Individual Submission Summary
Share...

Direct link:

Discriminatory Diplomacy

Fri, October 1, 12:00 to 12:30pm PDT (12:00 to 12:30pm PDT), TBA

Abstract

How do individual diplomats affect foreign policy outcomes? Existing literature has highlighted the importance of their “presence” in the host country in maintaining peace and cooperation between the sending country and the host country. However, it has focused on the sending country’s need to invest in diplomacy; it has yet to investigate the dynamic at the host country’s end. I argue that systemic discrimination against minority diplomats both by the host and sending governments hinders cooperation between the two.

I test my arguments using new datasets of over 3 million previously classified diplomatic documents spanning the period of 1861--1985 introduced by Connelly, Hicks, Jervis, Spirling, and Suong (2019) and public documents on public diplomacy as well as data on diplomatic representation, visits, statements, and appointments.

The new datasets consist of 8 corpora of government documents: six corpora of U government documents and one corpus each from the UK and Brazil. US corpora include the documents from the State Department Central Foreign Policy Files, the Foreign Relations of the United States series, the President’s Daily Briefs, the Henry Kissinger Telephone Conversation Collection, the Hillary Clinton Email Collection, and the Declassified Documents Online collection.
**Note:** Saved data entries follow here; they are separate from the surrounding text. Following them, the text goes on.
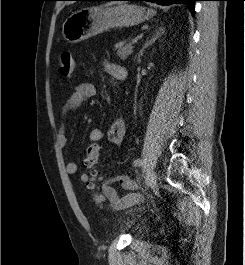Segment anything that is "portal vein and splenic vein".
<instances>
[{"label":"portal vein and splenic vein","instance_id":"portal-vein-and-splenic-vein-1","mask_svg":"<svg viewBox=\"0 0 245 265\" xmlns=\"http://www.w3.org/2000/svg\"><path fill=\"white\" fill-rule=\"evenodd\" d=\"M138 42V39H134L133 41H132V44H136Z\"/></svg>","mask_w":245,"mask_h":265}]
</instances>
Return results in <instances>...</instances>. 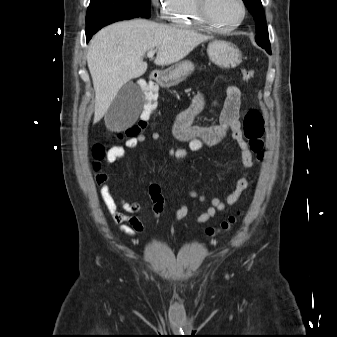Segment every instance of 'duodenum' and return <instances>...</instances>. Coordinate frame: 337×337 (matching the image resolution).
<instances>
[{"label": "duodenum", "mask_w": 337, "mask_h": 337, "mask_svg": "<svg viewBox=\"0 0 337 337\" xmlns=\"http://www.w3.org/2000/svg\"><path fill=\"white\" fill-rule=\"evenodd\" d=\"M161 76H162V74L160 72H152L150 74L151 79L153 81H156V82H158L160 80Z\"/></svg>", "instance_id": "410a0bca"}]
</instances>
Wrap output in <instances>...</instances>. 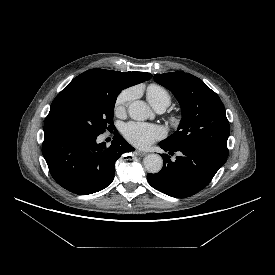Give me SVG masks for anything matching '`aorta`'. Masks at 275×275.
<instances>
[{
    "label": "aorta",
    "mask_w": 275,
    "mask_h": 275,
    "mask_svg": "<svg viewBox=\"0 0 275 275\" xmlns=\"http://www.w3.org/2000/svg\"><path fill=\"white\" fill-rule=\"evenodd\" d=\"M128 113L133 120L142 121L150 117L151 109L144 101L136 100L129 105ZM143 163L149 173H158L163 166L162 157L158 154L147 155Z\"/></svg>",
    "instance_id": "aorta-1"
}]
</instances>
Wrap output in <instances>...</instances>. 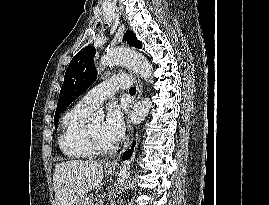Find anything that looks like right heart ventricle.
Returning <instances> with one entry per match:
<instances>
[{
    "mask_svg": "<svg viewBox=\"0 0 269 205\" xmlns=\"http://www.w3.org/2000/svg\"><path fill=\"white\" fill-rule=\"evenodd\" d=\"M90 113L77 104L62 118L58 142L61 152L70 160H84L92 156L85 138V123Z\"/></svg>",
    "mask_w": 269,
    "mask_h": 205,
    "instance_id": "obj_1",
    "label": "right heart ventricle"
}]
</instances>
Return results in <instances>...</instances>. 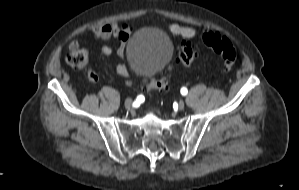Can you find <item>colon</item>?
Instances as JSON below:
<instances>
[{
    "mask_svg": "<svg viewBox=\"0 0 299 190\" xmlns=\"http://www.w3.org/2000/svg\"><path fill=\"white\" fill-rule=\"evenodd\" d=\"M204 44L211 48L223 61L225 69H231L237 61V51L232 45L231 41L215 32H205L203 34ZM197 46L192 42H184L179 47L178 60L188 67L196 59ZM66 63L74 69L87 68L91 70L88 64V51L78 46H71L69 53L65 58ZM170 67L162 70L158 75L145 81L144 90L148 93L153 91L165 90L168 88V71Z\"/></svg>",
    "mask_w": 299,
    "mask_h": 190,
    "instance_id": "1",
    "label": "colon"
}]
</instances>
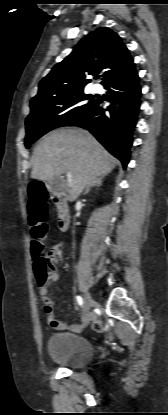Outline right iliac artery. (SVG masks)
Here are the masks:
<instances>
[{
	"label": "right iliac artery",
	"mask_w": 168,
	"mask_h": 415,
	"mask_svg": "<svg viewBox=\"0 0 168 415\" xmlns=\"http://www.w3.org/2000/svg\"><path fill=\"white\" fill-rule=\"evenodd\" d=\"M76 299H77L78 304L80 306H82L83 305V299H82V297L81 296H77Z\"/></svg>",
	"instance_id": "1"
}]
</instances>
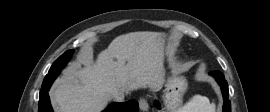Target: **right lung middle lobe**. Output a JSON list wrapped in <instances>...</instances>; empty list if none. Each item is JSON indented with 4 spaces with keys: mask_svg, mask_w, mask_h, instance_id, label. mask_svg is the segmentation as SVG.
<instances>
[{
    "mask_svg": "<svg viewBox=\"0 0 270 112\" xmlns=\"http://www.w3.org/2000/svg\"><path fill=\"white\" fill-rule=\"evenodd\" d=\"M74 53L73 50L66 51L63 55H61L51 66L49 73L46 77H52L56 79L58 74L61 70L66 66V64L71 59L72 54Z\"/></svg>",
    "mask_w": 270,
    "mask_h": 112,
    "instance_id": "obj_1",
    "label": "right lung middle lobe"
}]
</instances>
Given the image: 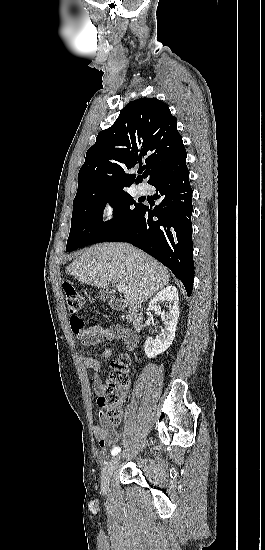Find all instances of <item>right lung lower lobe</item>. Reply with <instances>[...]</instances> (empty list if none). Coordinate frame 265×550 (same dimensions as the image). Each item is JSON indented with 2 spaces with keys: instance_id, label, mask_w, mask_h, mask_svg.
Wrapping results in <instances>:
<instances>
[{
  "instance_id": "obj_1",
  "label": "right lung lower lobe",
  "mask_w": 265,
  "mask_h": 550,
  "mask_svg": "<svg viewBox=\"0 0 265 550\" xmlns=\"http://www.w3.org/2000/svg\"><path fill=\"white\" fill-rule=\"evenodd\" d=\"M186 157L183 148L150 180L160 204L154 208L143 205L131 222L106 241L128 242L150 254L182 281L190 296L194 281L192 188Z\"/></svg>"
}]
</instances>
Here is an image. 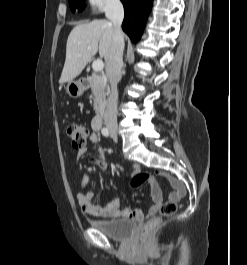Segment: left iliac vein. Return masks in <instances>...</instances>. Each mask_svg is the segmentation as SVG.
I'll return each instance as SVG.
<instances>
[{
	"label": "left iliac vein",
	"mask_w": 247,
	"mask_h": 265,
	"mask_svg": "<svg viewBox=\"0 0 247 265\" xmlns=\"http://www.w3.org/2000/svg\"><path fill=\"white\" fill-rule=\"evenodd\" d=\"M113 139L115 142L117 141V137L115 135H113Z\"/></svg>",
	"instance_id": "4c4485c4"
}]
</instances>
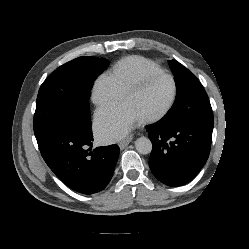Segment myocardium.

In particular, our Central Foreign Policy File corpus includes full text and associated metadata of the 2,081,276 cables exchanged between and among US diplomatic posts and the State Department’s headquarters in Washington, DC from 1973 to 1979. Our data also includes 209,046 documents from the Foreign Relations of the United States series and their metadata, a published collection chosen by State Department historians as the most important records from across the federal government that spans the period of 1861--1985.

This paper deals with key questions in IR about outcomes of diplomatic actions and the context in which they can be effective. This paper also utilizes new datasets of historical documents with state-of-the-art Natural Language Processing tools and text-as-data approach.